【卒業年】
2005年
【現在の所属】
大阪大学大学院歯学研究科
歯科生体材料学講座
講師
佐々木先生が歯学分野の研究に進まれる動機はどのようなものだったのでしょうか?
歯学部卒業後は、歯の被せものや入れ歯の治療を専門とする講座に在籍しつつ、歯科材料の研究や開発を行っている歯科生体材料学講座(旧歯科理工学教室)で大学院生としての研究をスタートさせました。診療技術や研究方法など学ぶことが多く大変な期間でしたが、大学院4年生のころに再生医療の役に立つであろう世界で初めての技術を確立することができました。歯学部を卒業したときには研究者になろうとは考えてもいませんでしたが、自分が生み出した技術を発展させるべく大学院修了後も研究をコツコツ続けていた結果、海外留学する機会にも恵まれ、研究者として頑張っていこうと決意を固めました。
海外留学について、教えてください。
2015年8月から2年間、アメリカのミシガン大学歯学部に研究留学をしていました。ミシガン大学では大阪大学歯学部で実施していた研究とは少し異なる分野を担当したことから、専門用語を交えながら英語で研究を進めることに多少の難しさはありましたが、それ以上に新しい環境で、新しい研究の背景や技術を学べたことは研究者として本当に貴重な経験となりました。また、私は妻と当時生後7か月の子供を連れて渡米しました。もちろん、大変なこともありましたが、今でも当時の思い出話しをすることもあり、海外生活を通じて家族の絆が深まった気がしています。今も昔も海外留学は、自ら「留学したい!」と周りに発信しなければ機会は巡ってきません。
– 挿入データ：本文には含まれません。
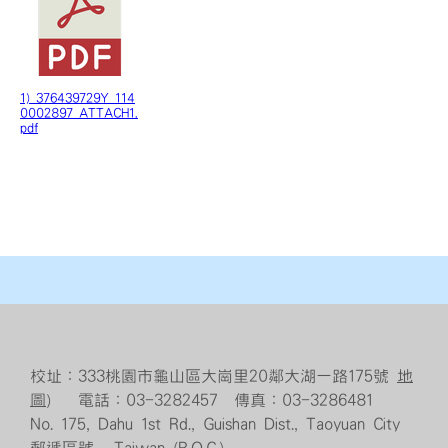
1) 376439729Y_114
0002897_ATTACH1.
pdf
校址：333桃園市龜山區大崗里20鄰大湖一路175號
地
圖
） 電話：03-3282457 傳真：03-3286481
No. 175, Dahu 1st Rd., Guishan Dist., Taoyuan City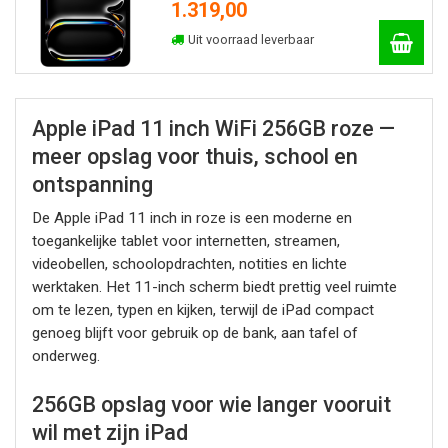
1.319,00
Uit voorraad leverbaar
Apple iPad 11 inch WiFi 256GB roze —
meer opslag voor thuis, school en
ontspanning
De Apple iPad 11 inch in roze is een moderne en
toegankelijke tablet voor internetten, streamen,
videobellen, schoolopdrachten, notities en lichte
werktaken. Het 11-inch scherm biedt prettig veel ruimte
om te lezen, typen en kijken, terwijl de iPad compact
genoeg blijft voor gebruik op de bank, aan tafel of
onderweg.
256GB opslag voor wie langer vooruit
wil met zijn iPad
大阪大学歯学部には留学を経験した教員が数多く在籍していますので、海外留学に興味があったり、留学をしたいと思ったら遠慮せずに我々に声をかけてください。
今研究されている内容について、わかりやすく教えてください。

試験管のなかで歯の神経(歯髄)や骨といった臓器・組織を人工的に作製する技術開発や、人工的に作製した組織に血管を誘導するための基礎研究を行っています。歯髄や骨から採取した細胞を増やして集め、さらに特殊な環境で育てることで、歯髄や骨と似た特徴をもった生体材料を作製できることが分かっています。歯周病で骨が少なくなってしまった歯ぐきや、むし歯で歯髄を除去してしまった歯に対して、こういった人工組織を移植することで、失った組織を再生させることができるのではないかと考えています。また、試験管のなかで作製した人工組織を使って、新しい薬剤を探索できるとも考えられており、こういったヒトの臓器・組織を模倣した生きた人工材料を作る研究は注目を浴びています。
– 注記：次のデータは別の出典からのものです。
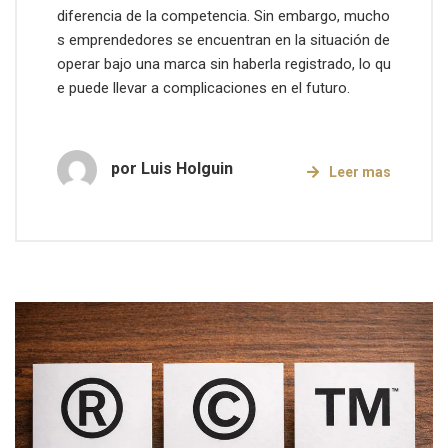
diferencia de la competencia. Sin embargo, mucho
s emprendedores se encuentran en la situación de
operar bajo una marca sin haberla registrado, lo qu
e puede llevar a complicaciones en el futuro.
por
Luis Holguin
Leer mas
今後の未来ではどのような新しい歯学分野の研究が期待されると思いますか?
これまで歯学分野では金属、セラミックやプラスチックを用いた治療がほとんどでしたが、これからは細胞や生理活性タンパク質を治療に利用するための研究が進むと考えています。再生医療の有用性が世界で注目されてからもうすでに20年以上が経過しましたが、細胞やタンパク質といった“なまもの”を利用した歯科治療は極めて少ないのが現状です。歯周病を治療するための世界初のバイオ医薬品はここ大阪大学歯学部で開発されましたが、骨や血管、歯の神経(歯髄)などを再生するための生理活性タンパク質・アミノ酸製剤を開発する研究は今も続いています。さらには、幹細胞を使って歯周病や歯髄の炎症、さらには口の中にできたガンを治すための研究も進んでいます。こういった歯科医療技術を患者に届けるための研究が大阪大学歯学部では多く実施され、今後の発展が期待されています。

歯学部を目指す高校生・受験生のみなさんへエールをお願いします。
歯学部を卒業する際にはほぼ全ての学生が一様に歯科医師免許の取得を目指します。一方で、歯科医師となった後の進路は多岐にわたります。一口に歯科医師といっても、口腔外科、矯正歯科、小児歯科など様々な分野があり、さらにはそれぞれの分野で多くの研究がなされています。大阪大学歯学部では、一流の臨床医となるためのプログラムはもちろんのこと、世界に通用する最先端の研究を学び実践できる環境があります。是非、大阪大学歯学部で私たちと一緒に最先端の歯科医学を開拓しましょう!